ASSIGNED TASK >> Word for word, retype the records below.

Stored data entries:
++++

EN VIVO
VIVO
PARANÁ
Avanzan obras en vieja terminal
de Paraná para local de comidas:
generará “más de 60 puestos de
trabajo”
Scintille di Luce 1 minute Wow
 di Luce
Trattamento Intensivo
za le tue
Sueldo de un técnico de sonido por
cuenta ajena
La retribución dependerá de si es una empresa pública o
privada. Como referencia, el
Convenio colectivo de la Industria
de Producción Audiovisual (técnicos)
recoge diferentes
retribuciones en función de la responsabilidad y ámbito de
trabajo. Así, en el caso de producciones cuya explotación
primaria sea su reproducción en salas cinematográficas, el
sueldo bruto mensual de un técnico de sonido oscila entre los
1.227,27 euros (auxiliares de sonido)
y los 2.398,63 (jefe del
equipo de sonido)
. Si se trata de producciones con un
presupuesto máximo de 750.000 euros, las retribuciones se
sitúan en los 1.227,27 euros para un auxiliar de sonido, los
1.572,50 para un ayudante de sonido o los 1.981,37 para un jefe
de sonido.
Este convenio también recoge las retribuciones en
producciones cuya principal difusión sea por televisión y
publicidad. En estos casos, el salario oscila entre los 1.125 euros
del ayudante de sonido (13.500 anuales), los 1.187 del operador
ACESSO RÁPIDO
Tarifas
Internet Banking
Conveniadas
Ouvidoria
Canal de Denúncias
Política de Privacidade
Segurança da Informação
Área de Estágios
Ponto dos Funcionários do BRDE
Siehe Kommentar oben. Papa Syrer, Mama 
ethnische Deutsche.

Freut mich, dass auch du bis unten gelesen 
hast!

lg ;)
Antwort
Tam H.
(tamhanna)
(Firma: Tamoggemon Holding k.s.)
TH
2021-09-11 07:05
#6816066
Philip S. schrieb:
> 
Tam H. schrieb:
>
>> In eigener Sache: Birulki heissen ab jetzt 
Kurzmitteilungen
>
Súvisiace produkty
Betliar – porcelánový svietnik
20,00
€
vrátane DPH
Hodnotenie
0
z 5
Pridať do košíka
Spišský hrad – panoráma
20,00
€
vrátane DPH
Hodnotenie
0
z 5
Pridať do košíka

++++

YOUR SOLUTION >>
EN VIVO
VIVO
PARANÁ
Avanzan obras en vieja terminal
de Paraná para local de comidas:
generará “más de 60 puestos de
trabajo”
Scintille di Luce 1 minute Wow
 di Luce
Trattamento Intensivo
za le tue
Sueldo de un técnico de sonido por
cuenta ajena
La retribución dependerá de si es una empresa pública o
privada. Como referencia, el
Convenio colectivo de la Industria
de Producción Audiovisual (técnicos)
recoge diferentes
retribuciones en función de la responsabilidad y ámbito de
trabajo. Así, en el caso de producciones cuya explotación
primaria sea su reproducción en salas cinematográficas, el
sueldo bruto mensual de un técnico de sonido oscila entre los
1.227,27 euros (auxiliares de sonido)
y los 2.398,63 (jefe del
equipo de sonido)
. Si se trata de producciones con un
presupuesto máximo de 750.000 euros, las retribuciones se
sitúan en los 1.227,27 euros para un auxiliar de sonido, los
1.572,50 para un ayudante de sonido o los 1.981,37 para un jefe
de sonido.
Este convenio también recoge las retribuciones en
producciones cuya principal difusión sea por televisión y
publicidad. En estos casos, el salario oscila entre los 1.125 euros
del ayudante de sonido (13.500 anuales), los 1.187 del operador
ACESSO RÁPIDO
Tarifas
Internet Banking
Conveniadas
Ouvidoria
Canal de Denúncias
Política de Privacidade
Segurança da Informação
Área de Estágios
Ponto dos Funcionários do BRDE
Siehe Kommentar oben. Papa Syrer, Mama 
ethnische Deutsche.

Freut mich, dass auch du bis unten gelesen 
hast!

lg ;)
Antwort
Tam H.
(tamhanna)
(Firma: Tamoggemon Holding k.s.)
TH
2021-09-11 07:05
#6816066
Philip S. schrieb:
> 
Tam H. schrieb:
>
>> In eigener Sache: Birulki heissen ab jetzt 
Kurzmitteilungen
>
Súvisiace produkty
Betliar – porcelánový svietnik
20,00
€
vrátane DPH
Hodnotenie
0
z 5
Pridať do košíka
Spišský hrad – panoráma
20,00
€
vrátane DPH
Hodnotenie
0
z 5
Pridať do košíka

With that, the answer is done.